Acknowledging the suffering caused by “misinterpretation” of the opioid prescribing guidelines it published in 2016, the U.S. Centers for Disease Control and Prevention (CDC) yesterday sought to clarify that it never recommended imposing involuntary dose reductions on chronic pain patients.
In a letter to physicians who had objected to that widespread practice, CDC Director Robert Redfield emphasized that his agency “does not endorse mandated or abrupt dose reduction or discontinuation, as these actions can result in patient harm.”
The CDC may not “endorse” them, but they deliberately looked the other way for 3 years while this was happening.

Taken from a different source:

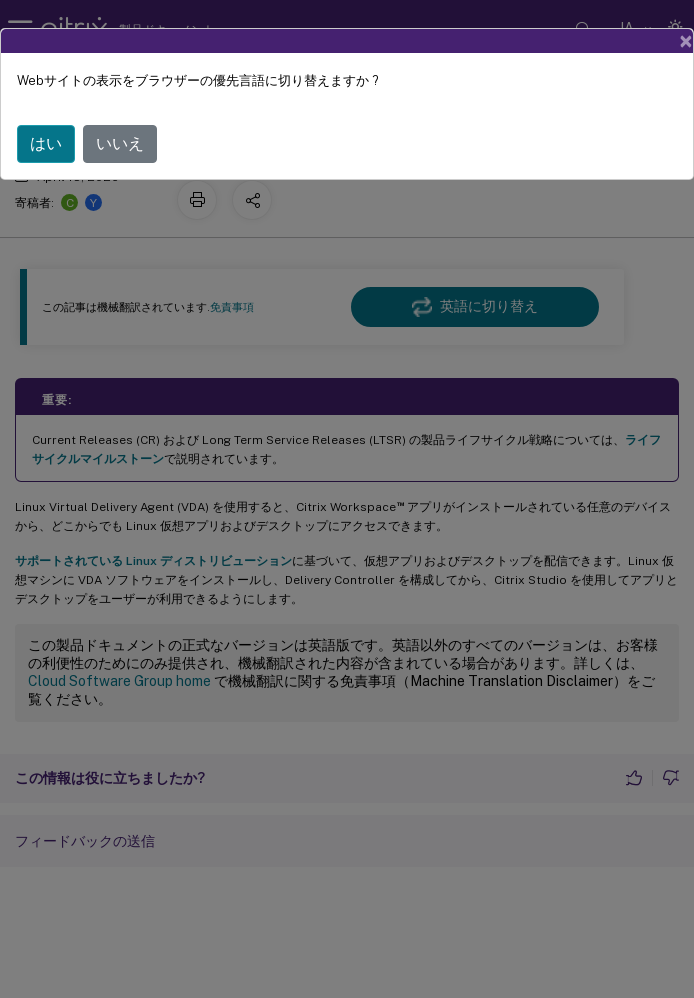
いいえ (120, 143)
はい (46, 143)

Redfield described several steps the CDC is taking to research the impact of its guidelines and correct misunderstandings that have led to abrupt withdrawal, undertreated pain, denial of care, and in some cases suicide.

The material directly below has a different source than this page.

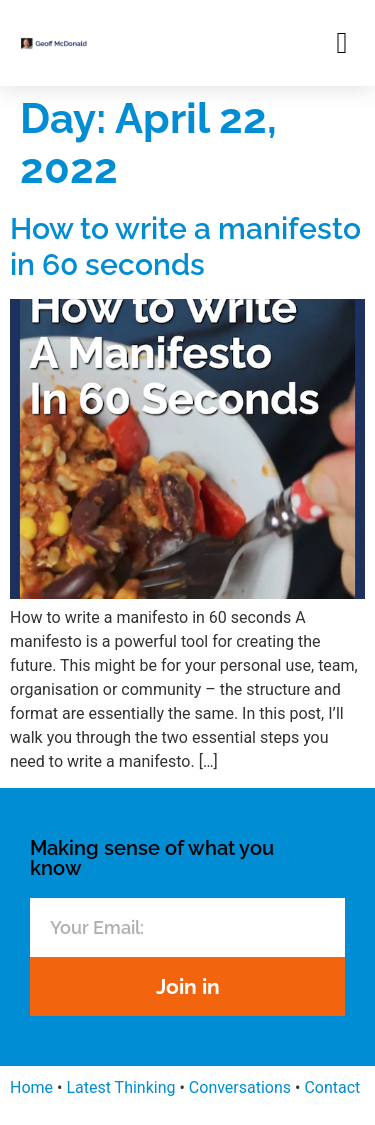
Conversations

“I have seen many patients harmed by widespread misapplication of the Guideline,” said Stefan Kertesz [our hero!], a University of Alabama at Birmingham pain and addiction specialist who helped organize a March 6 letter on the subject that was signed by hundreds of health professionals.
We’ve been blessed with some incredible doctor-advocates like Dr. Kertesz.

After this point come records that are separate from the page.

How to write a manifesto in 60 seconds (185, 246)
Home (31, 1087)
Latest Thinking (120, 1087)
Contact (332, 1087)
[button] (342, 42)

Kertesz welcomed the CDC’s response, which came the same day that the Food and Drug Administration (FDA) issued a warning about the risks of involuntary or fast opioid tapering.
the CDC did not say that patients who were already taking daily doses higher than 90 MME, many of whom have been functioning well for years, should be forced below that threshold.
Instead it said “clinicians should work with patients to reduce opioid dosage or to discontinue opioids” if they determine that the risks outweigh the benefits.
Furthermore, “the Guideline alsorecommends that the plan be based on the patient’s goals and concerns and that tapering be slow enough to minimize opioid withdrawal, e.g., 10 percent a week or 10 percent a month for patients who have been on high-dose opioids for years.”
Really? That’s not how the DEA read it.
They went after any doctors prescribing more than what they, the macho government bureaucrats allowed to carry guns, deemed “appropriate” for patients’ multiple complex comorbidities.
And because they are such geniuses, they were able to figure out the “appropriate dosage” just by looking at the number of milligrams prescribed to a patient: no history, diagnosis, or consultation necessary.
The CDC is also conducting “systematic reviews of the scientific literature that has been published since the Guideline was released” and sponsoring “four extramural research projects that are examining unintended consequences of tapering and discontinuation.”
Acknowledging the “personal testimonies from patients across the country,” Redfield said, “We agree that patients suffering from chronic pain deserve safe and effective pain management.
Then why did they wait so long to issue this “clarification”?
It’s been obvious for three long years that horrible damage was being done to legitimate pain patients. Many had no recourse but to commit suicide.
“The CDC is committed to addressing the needs of patients living with chronic pain while reducing the risk of opioid-related misuse, overdose, and death.” [..blah, blah, blah]
This is pure public relations BS.
Their callous indifference and delay in clarification make their true attitude painfully clear: they just don’t care.